Mont-Royal, le 28 juillet 2012

Salut Léo!

Comme des milliers de québécois, j’ai fait ta connaissance au cours de ce printemps dont on risque de se souvenir encore longtemps. Et tout comme ces milliers de québécois, c’est avec une certaine surprise que j’ai appris que tu te lançais en politique, malgré ton jeune âge.

J’ai été surpris oui, mais pas tant que ça à bien y penser. Il faut dire que tu as quand même quelques attributs qui jouent en ta faveur. Ton sens de la répartie, ton esprit vif et ta manière de t’exprimer avec les médias en ont impressionné plusieurs, même si à mon avis tu flirtes un peu avec la langue de bois, ce novlangue qui rend la politique et le politique si méprisables et si peu attirants.

Certains te reprocheront d’être trop jeune ou trop inexpérimenté pour te lancer dans l’arène politique, mais en ce qui me concerne, je n’y vois aucun problème. Après tout, n’importe quel citoyen de la province âgé de 18 ans peut se présenter candidat à une élection selon la loi.

Au delà de ce que les lois veulent dire, je crois que si quelqu’un veut se présenter candidat à une élection, c’est qu’il aime assez sa patrie pour lui consacrer tout son temps, son talent et ses énergies pendant une certaine période de temps. Avoir le goût du pays et le désir de le servir ne sont pas des choses qui s’acquièrent sur les bancs d’école. C’est un peu comme un instinct : on l’a ou on ne l’a pas. Le service public est une tâche ingrate, mais nécessaire dans le fonctionnement normal d’une société démocratique comme la nôtre, et ceux qui décident de se lancer dans cette arène méritent respect, même s’ils ne partagent pas nos idées, même s’ils ne sont pas du même parti que nous.

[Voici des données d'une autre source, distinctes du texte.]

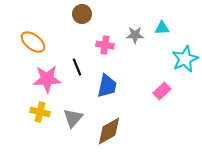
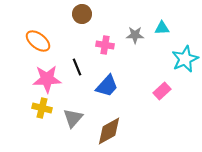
orange ellipse: moved 5 px right, 1 px up
blue trapezoid: rotated 30 degrees clockwise
yellow cross: moved 2 px right, 4 px up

Je t’avoue que j’aimerais un jour m’impliquer en politique. Je ne pense pas le faire à court terme, pour toutes sortes de raisons que je préfère garder pour moi. Cependant, le simple fait que tu décides de mettre tes études en suspens à ton jeune âge pour servir le Québec vaut toute mon admiration. D’autres l’ont fait avant toi, notamment André Boisclair, et ont connu une carrière politique tout de même fort respectable. Et ceux qui t’accolent l’étiquette de décrocheur oublient qu’au début des années 1940, un jeune gaspésien étudiant en droit à l’Université Laval arrêtait ses études pour devenir journaliste et politicien par la suite, un certain René Lévesque.

Mais Léo, je t’avoue qu’il y a quelque chose qui soulève un profond malaise chez moi concernant ta candidature, car j’ai un peu l’impression que le Parti Québécois veut se servir de toi et de ta notoriété subite. J’espère de tout cœur être dans le champ le plus total, mais j’ai comme un mauvais pressentiment que j’aimerais te partager.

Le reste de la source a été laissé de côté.